§ **Work item**:
Copy the data below exactly, omitting any picture it contains.

################

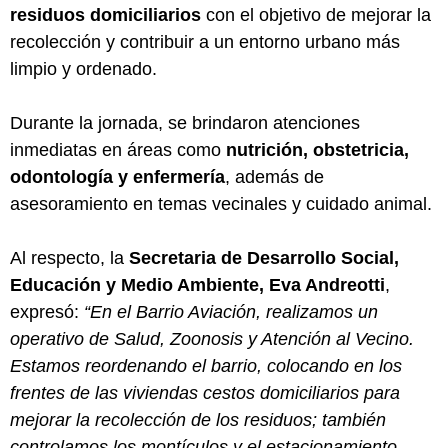
residuos domiciliarios
con el objetivo de mejorar la
recolección y contribuir a un entorno urbano más
limpio y ordenado.
Durante la jornada, se brindaron atenciones
inmediatas en áreas como
nutrición, obstetricia,
odontología y enfermería
, además de
asesoramiento en temas vecinales y cuidado animal.
Al respecto, la
Secretaria de Desarrollo Social,
Educación y Medio Ambiente, Eva Andreotti
,
expresó:
“En el Barrio Aviación, realizamos un
operativo de Salud, Zoonosis y Atención al Vecino.
Estamos reordenando el barrio, colocando en los
frentes de las viviendas cestos domiciliarios para
mejorar la recolección de los residuos; también
controlamos los montículos y el estacionamiento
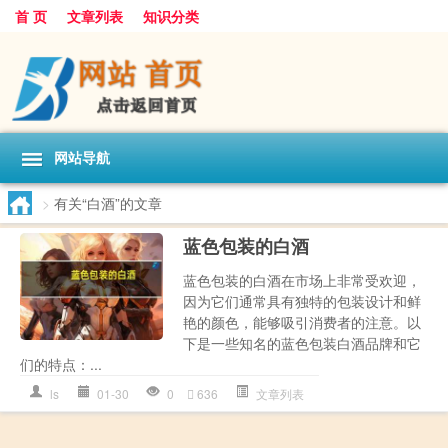
首 页
文章列表
知识分类
网站导航
>
有关“白酒”的文章
蓝色包装的白酒
蓝色包装的白酒在市场上非常受欢迎，
因为它们通常具有独特的包装设计和鲜
艳的颜色，能够吸引消费者的注意。以
下是一些知名的蓝色包装白酒品牌和它
们的特点：...
ls
01-30
0
636
文章列表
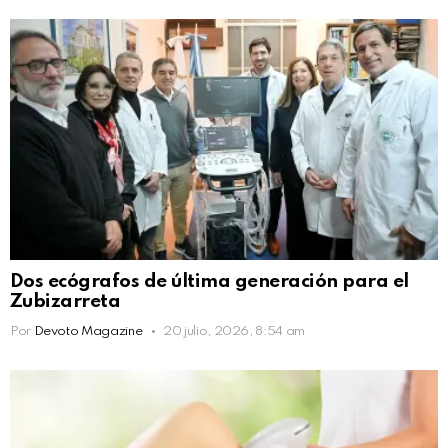
Dos ecógrafos de última generación para el
Zubizarreta
Por
Devoto Magazine
20 julio, 2026, 8:54 am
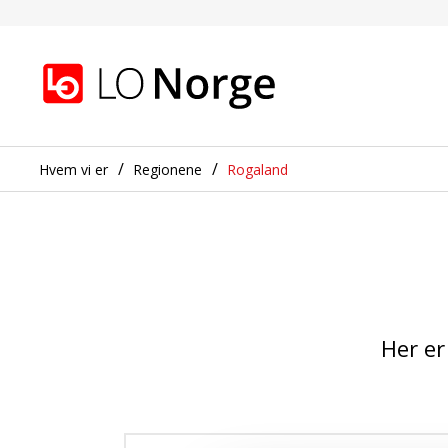
Ansatte
Gå til hovedinnhold
Gå til navigasjon
Hvem vi er
Regionene
Rogaland
Her er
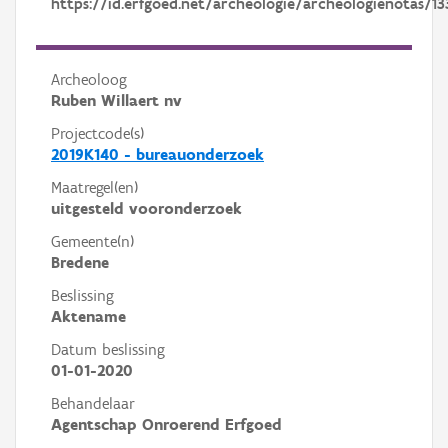
https://id.erfgoed.net/archeologie/archeologienotas/13
Archeoloog
Ruben Willaert nv
Projectcode(s)
2019K140 - bureauonderzoek
Maatregel(en)
uitgesteld vooronderzoek
Gemeente(n)
Bredene
Beslissing
Aktename
Datum beslissing
01-01-2020
Behandelaar
Agentschap Onroerend Erfgoed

################

§ **Output for this exercise**:
residuos domiciliarios
con el objetivo de mejorar la
recolección y contribuir a un entorno urbano más
limpio y ordenado.
Durante la jornada, se brindaron atenciones
inmediatas en áreas como
nutrición, obstetricia,
odontología y enfermería
, además de
asesoramiento en temas vecinales y cuidado animal.
Al respecto, la
Secretaria de Desarrollo Social,
Educación y Medio Ambiente, Eva Andreotti
,
expresó:
“En el Barrio Aviación, realizamos un
operativo de Salud, Zoonosis y Atención al Vecino.
Estamos reordenando el barrio, colocando en los
frentes de las viviendas cestos domiciliarios para
mejorar la recolección de los residuos; también
controlamos los montículos y el estacionamiento
首 页
文章列表
知识分类
网站导航
>
有关“白酒”的文章
蓝色包装的白酒
蓝色包装的白酒在市场上非常受欢迎，
因为它们通常具有独特的包装设计和鲜
艳的颜色，能够吸引消费者的注意。以
下是一些知名的蓝色包装白酒品牌和它
们的特点：...
ls
01-30
0
636
文章列表
Dos ecógrafos de última generación para el
Zubizarreta
Por
Devoto Magazine
20 julio, 2026, 8:54 am
Ansatte
Gå til hovedinnhold
Gå til navigasjon
Hvem vi er
Regionene
Rogaland
Her er
https://id.erfgoed.net/archeologie/archeologienotas/13
Archeoloog
Ruben Willaert nv
Projectcode(s)
2019K140 - bureauonderzoek
Maatregel(en)
uitgesteld vooronderzoek
Gemeente(n)
Bredene
Beslissing
Aktename
Datum beslissing
01-01-2020
Behandelaar
Agentschap Onroerend Erfgoed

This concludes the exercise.